Suppose that a, b, and c are digits for which the number
708,16b,8c9 is a multiple of 99. Find a+b+c.
There is no way to determine a because you have provided no mathematical statement in which it appears. Perhaps you copied the question incorrectly. This is the second time you have posted this, and my response is the same.
my teacher gave it to me an i strictly copied an pasted. i think that i have to solve the equation using algebra.by finding the value for A,plug in in an so forth..is that right???
I think your teacher made an error in the assignment. It doesnt make sense. You can't ask for an "a" value if there is no place to put it in the number.
To determine whether a number is a multiple of 99, we use its divisibility rule.
The divisibility rule for 99 states that a number is divisible by 99 if and only if the sum of its digits is divisible by 9 and the difference between the sum of its odd-numbered digits and the sum of its even-numbered digits is divisible by 11.
Let's apply this rule to the given number, 708,16b,8c9.
First, we find the sum of the digits:
7 + 0 + 8 + 1 + 6 + b + 8 + c + 9 = 39 + b + c.
To be divisible by 9, the sum of the digits must also be divisible by 9. Therefore, 39 + b + c must be divisible by 9.
Next, we consider the difference between the sum of the odd-numbered digits (7 + 8 + 1 + 8 + 9 = 33) and the sum of the even-numbered digits (0 + 6 + b + c = 6 + b + c).
To be divisible by 11, the difference must also be divisible by 11. Therefore, 33 - (6 + b + c) = 27 - (b + c) must be divisible by 11.
To find the values of b and c that satisfy both conditions, we can test different values until we find the pair that satisfies both conditions. We start with b = 1 and c = 1.

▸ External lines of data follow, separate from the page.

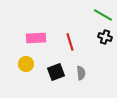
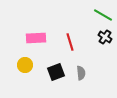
black cross: rotated 16 degrees clockwise
yellow circle: moved 1 px left, 1 px down
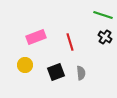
green line: rotated 12 degrees counterclockwise
pink rectangle: moved 1 px up; rotated 18 degrees counterclockwise
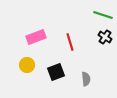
yellow circle: moved 2 px right
gray semicircle: moved 5 px right, 6 px down
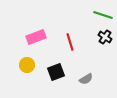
gray semicircle: rotated 64 degrees clockwise
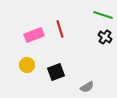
pink rectangle: moved 2 px left, 2 px up
red line: moved 10 px left, 13 px up
gray semicircle: moved 1 px right, 8 px down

Substituting b = 1 and c = 1 into the two conditions:
39 + b + c = 39 + 1 + 1 = 41, which is not divisible by 9.
27 - (b + c) = 27 - (1 + 1) = 25, which is not divisible by 11.
Let's try another pair: b = 9 and c = 1.
Substituting b = 9 and c = 1 into the two conditions:
39 + b + c = 39 + 9 + 1 = 49, which is not divisible by 9.
27 - (b + c) = 27 - (9 + 1) = 17, which is not divisible by 11.
Now, let's try b = 6 and c = 3.
Substituting b = 6 and c = 3 into the two conditions:
39 + b + c = 39 + 6 + 3 = 48, which is divisible by 9.
27 - (b + c) = 27 - (6 + 3) = 18, which is divisible by 11.
Therefore, the values b = 6 and c = 3 satisfy both conditions.
Now, we need to find the value of a. Since the number 708,16b,8c9 is divisible by 99, we can conclude that 39 + b + c is divisible by 9.
Substituting b = 6 and c = 3:
39 + 6 + 3 = 48, which is divisible by 9.
This means that a can be any digit that makes 48 + a divisible by 9.
To find such a digit, we can calculate the remainders when (48 + a) is divided by 9.
For example, when a = 1, (48 + 1) divided by 9 yields a remainder of 4. When a = 2, (48 + 2) divided by 9 gives a remainder of 5. We continue this process until we find a remainder of 0, meaning 48 + a is divisible by 9.
Testing different values of a, we find that a = 3 satisfies the condition:
48 + 3 = 51, which is divisible by 9.
Therefore, a = 3, b = 6, and c = 3.
Finally, we find the sum of a, b, and c:
a + b + c = 3 + 6 + 3 = 12.
Therefore, the sum of a, b, and c is 12.